Goldman Sachs says the global oil market is facing a subtle but meaningful reset after Venezuela's political upheaval — with near-term price effects still uncertain, but longer-term risks increasingly skewed to the downside as higher supply becomes possible.
In a note shared this week, analysts led by Daan Struyven said the removal of Venezuelan President Nicolás Maduro has introduced "two-sided" risks for oil prices in 2026, while reinforcing a more bearish supply story beyond that horizon.
Venezuela's current oil output stands in stark contrast to its historical scale and resource base.
At its peak in the mid-2000s, the country produced roughly 3 million barrels per day, ranking among the world's largest oil suppliers. Venezuela still holds about one-fifth of global proven oil reserves, the largest share of any single country. But years of underinvestment, infrastructure decay, and sanctions have taken a heavy toll.
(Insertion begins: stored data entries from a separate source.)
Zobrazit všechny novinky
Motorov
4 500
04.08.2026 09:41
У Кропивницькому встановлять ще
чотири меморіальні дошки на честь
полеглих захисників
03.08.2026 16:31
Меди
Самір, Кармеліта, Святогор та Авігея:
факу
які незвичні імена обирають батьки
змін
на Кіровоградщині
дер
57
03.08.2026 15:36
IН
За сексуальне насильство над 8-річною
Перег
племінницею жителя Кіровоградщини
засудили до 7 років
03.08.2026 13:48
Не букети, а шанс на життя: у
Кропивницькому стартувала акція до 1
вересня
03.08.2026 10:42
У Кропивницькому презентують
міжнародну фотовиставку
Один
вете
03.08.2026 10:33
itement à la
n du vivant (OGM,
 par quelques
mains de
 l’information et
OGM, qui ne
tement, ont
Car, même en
Over the last decade of Maduro's rule, crude production fell by about 1.5 million barrels per day. Goldman now estimates output has slipped to roughly 800,000 barrels per day, down from about 930,000 barrels per day in late 2025. Policy uncertainty remains central to the outlook.
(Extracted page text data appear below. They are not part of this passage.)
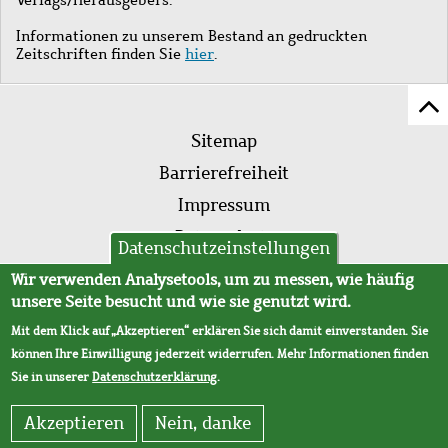
Informationen zu unserem Bestand an gedruckten
Zeitschriften finden Sie
hier
.
Z
Fußleistenmenü
Se
Sitemap
sc
Barrierefreiheit
Impressum
Datenschutz
Datenschutzeinstellungen
AVB
Wir verwenden Analysetools, um zu messen, wie häufig
unsere Seite besucht und wie sie genutzt wird.
Mit dem Klick auf „Akzeptieren“ erklären Sie sich damit einverstanden. Sie
können Ihre Einwilligung jederzeit widerrufen. Mehr Informationen finden
Sie in unserer
Datenschutzerklärung
.
Akzeptieren
Nein, danke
President Donald Trump said the U.S. will be "very strongly involved" in the future of Venezuela's oil industry, while emphasizing that the embargo on Venezuelan crude "remains in full effect."
Goldman modeled two distinct scenarios for Venezuela's crude production by the end of 2026. "We see ambiguous but modest risks to oil prices in the short run from Venezuela depending on how U.S. sanctions policy evolves," Struyven wrote, noting that output could either edge higher or face renewed disruptions as political control consolidates.
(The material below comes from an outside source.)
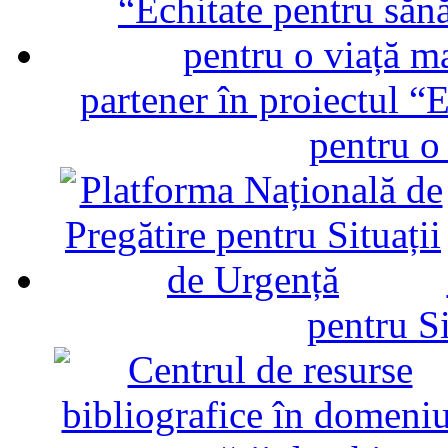
partener în proiectul “E
pentru o
pentru Si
In a downside scenario where production gradually declines by 0.4 million barrels per day by end-2026—due to storage bottlenecks, lack of blending components, or continued export disruptions—Goldman estimates Brent and WTI – with the latter tracked by the United States Oil Fund (NYSE:USO) – would average $58 and $54, about $2 above its base forecast.
Conversely, if production rises by 0.4 million barrels per day, aided by higher diluent imports, repairs to wells and upgraders, and an eventual lifting of the U.S. oil embargo, Brent and WTI could average $54 and $50 in 2026, roughly $2 below the baseline.
Beyond 2026, Goldman sees a clearer imbalance forming. Alongside recent production increases in Russia and the United States, the possibility of a gradual recovery in Venezuela adds to medium- and long-term supply pressures.
In a scenario where Venezuelan output climbs to 2 million barrels per day by 2030 — versus 900,000 barrels per day in Goldman's base case — the bank estimates roughly $4 per barrel of downside to its $80 Brent forecast for that year.
A slow return of Venezuela's heavy, diesel-rich crude could also weigh on one of the energy market's strongest structural themes: bullish diesel margins. Additional heavy barrels would increase supply precisely where refiners have benefited from prolonged scarcity.